[Dataset entries]
┌──

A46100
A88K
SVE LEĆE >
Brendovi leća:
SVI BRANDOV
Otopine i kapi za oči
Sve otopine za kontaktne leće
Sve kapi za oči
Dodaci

└──

— Work instructions —
In full and without alteration, return every line above.

— Answer below —
A46100
A88K
SVE LEĆE >
Brendovi leća:
SVI BRANDOV
Otopine i kapi za oči
Sve otopine za kontaktne leće
Sve kapi za oči
Dodaci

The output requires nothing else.